British actress and activist Vanessa Redgrave premiered a documentary late on Friday made with her son about a workers' uprising in Bosnia this year that typifies the pain of post-communist transition in eastern Europe.

"Bosnia Rising" centers on the fight to save a detergent factory in the northern Bosnian town of Tuzla, once a hub for the metals and chemicals industries of former Yugoslavia but now home to one in five of Bosnia's 27.5 percent registered unemployed.

The Dita factory, which before the Bosnian 1992-95 war made detergents used in households up and down the former socialist Yugoslavia, today stands idle after a failed privatization by a local tycoon. The plant is guarded around the clock by its workers who fear the owner might sell off the machinery.

The 77-year-old Redgrave, an Academy Award winner known as an advocate for the rights of workers, said the film, which she co-produced, shed light on a situation affecting not only Bosnia but much of the planet.

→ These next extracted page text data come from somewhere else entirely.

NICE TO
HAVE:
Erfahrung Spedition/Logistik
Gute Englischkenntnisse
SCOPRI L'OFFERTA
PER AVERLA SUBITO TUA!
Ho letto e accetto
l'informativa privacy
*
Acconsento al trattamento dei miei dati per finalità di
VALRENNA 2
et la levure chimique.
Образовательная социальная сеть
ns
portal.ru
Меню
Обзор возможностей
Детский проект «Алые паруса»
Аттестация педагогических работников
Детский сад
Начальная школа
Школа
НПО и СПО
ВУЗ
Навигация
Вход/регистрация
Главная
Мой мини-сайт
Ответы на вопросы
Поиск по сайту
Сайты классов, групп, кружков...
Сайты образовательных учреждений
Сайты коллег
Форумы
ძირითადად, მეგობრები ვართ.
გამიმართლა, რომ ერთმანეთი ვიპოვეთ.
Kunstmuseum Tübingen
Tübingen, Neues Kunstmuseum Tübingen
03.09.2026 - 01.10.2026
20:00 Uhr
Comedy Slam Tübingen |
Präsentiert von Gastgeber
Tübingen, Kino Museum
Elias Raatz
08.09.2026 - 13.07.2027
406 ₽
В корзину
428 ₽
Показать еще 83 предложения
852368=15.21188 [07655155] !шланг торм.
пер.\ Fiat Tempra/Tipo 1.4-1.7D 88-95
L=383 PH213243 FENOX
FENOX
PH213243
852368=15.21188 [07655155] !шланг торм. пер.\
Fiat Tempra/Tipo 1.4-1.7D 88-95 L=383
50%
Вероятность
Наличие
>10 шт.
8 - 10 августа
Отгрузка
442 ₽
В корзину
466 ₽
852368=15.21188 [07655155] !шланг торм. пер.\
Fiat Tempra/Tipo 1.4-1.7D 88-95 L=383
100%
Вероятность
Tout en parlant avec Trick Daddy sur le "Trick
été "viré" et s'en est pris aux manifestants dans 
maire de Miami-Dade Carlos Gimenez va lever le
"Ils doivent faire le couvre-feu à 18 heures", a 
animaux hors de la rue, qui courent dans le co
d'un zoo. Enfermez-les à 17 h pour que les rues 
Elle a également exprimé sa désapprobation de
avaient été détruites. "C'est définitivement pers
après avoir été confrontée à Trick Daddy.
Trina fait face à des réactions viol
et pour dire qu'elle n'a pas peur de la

"It is an example of workers who suffered through privatizations that have wrecked and destroyed the economy, the European one," Redgrave told reporters in Sarajevo.

Almost as well-known for her left-wing activism as for her acting accolades, Redgrave stood for parliament as a candidate for the Workers Revolutionary Party in the 1970s and launched the Peace and Progress Party to promote human rights in 2004.

The protest by Dita workers in February ignited the worst civil unrest in Bosnia since the war, driven by simmering anger over unemployment and the shortcomings of an unwieldy system of ethnic power-sharing that has kept the peace since 1995. Rioters set fire to government buildings in several cities.

"Social justice is something people everywhere are crying for and rallying for it, organizing for it, and are determined to restore social justice," Redgrave said. She also pledged to raise funds and engage a team of lawyers to help Dita workers.

Redgrave's son, Carlo Nero, who directed the film, said the project tries "to inspire questions and provoke a thought process".

"We hope it goes beyond this screening... but that dialogue can open up with activists involved in recent protests, with all layers ... of society, regardless of who they are and where they come from," said Nero.

Anger is high over the perceived corruption and aloofness of elected leaders in the country of 3.8 million people, which will hold presidential and parliamentary elections on Oct. 12.